In a significant monetary policy move on Monday, the Central Bank of Nigeria (CBN) successfully raised a total of ₦1.5 trillion through its latest Open Market Operations (OMO) auction, aiming to curb excess liquidity in the banking system.
Despite initially offering OMO bills worth ₦600 billion to commercial banks and foreign portfolio investors, the central bank saw overwhelming interest, particularly in the 204-day tenured bills. The auction, structured across two maturities—113 days and 204 days—witnessed no subscriptions for the shorter-term bills, while the longer-term segment drew immense attention.

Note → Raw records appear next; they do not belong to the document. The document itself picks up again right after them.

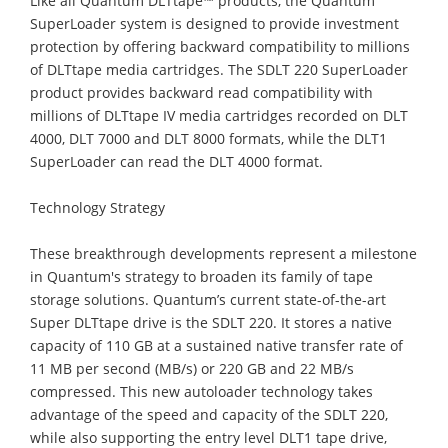
Like all Quantum DLTtape™ products, the Quantum
SuperLoader system is designed to provide investment
protection by offering backward compatibility to millions
of DLTtape media cartridges. The SDLT 220 SuperLoader
product provides backward read compatibility with
millions of DLTtape IV media cartridges recorded on DLT
4000, DLT 7000 and DLT 8000 formats, while the DLT1
SuperLoader can read the DLT 4000 format.
Technology Strategy
These breakthrough developments represent a milestone
in Quantum's strategy to broaden its family of tape
storage solutions. Quantum’s current state-of-the-art
Super DLTtape drive is the SDLT 220. It stores a native
capacity of 110 GB at a sustained native transfer rate of
11 MB per second (MB/s) or 220 GB and 22 MB/s
compressed. This new autoloader technology takes
advantage of the speed and capacity of the SDLT 220,
while also supporting the entry level DLT1 tape drive,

According to CardinalStone Securities Limited, the CBN ultimately allotted ₦1.5 trillion at a stop rate of 23.87%, surpassing its offer by a significant margin. The financial market research firm noted that the auction recorded total subscriptions exceeding ₦1.6 trillion.
The strong demand for OMO instruments followed a previous week of robust buying activity, especially at both the short and long ends of the OMO curve. Yields declined by 31 basis points (bps) to 25.53% and 25 bps to 23.49% respectively at these ends.
For the medium-term bills, yields contracted by 30 bps to 24.64%, resulting in a negligible increase in average yield to 24.70%, up from 24.69% a week earlier, according to Coronation Research. Analysts see this development as part of the CBN’s continued efforts to tighten monetary conditions and manage inflationary pressures in the economy.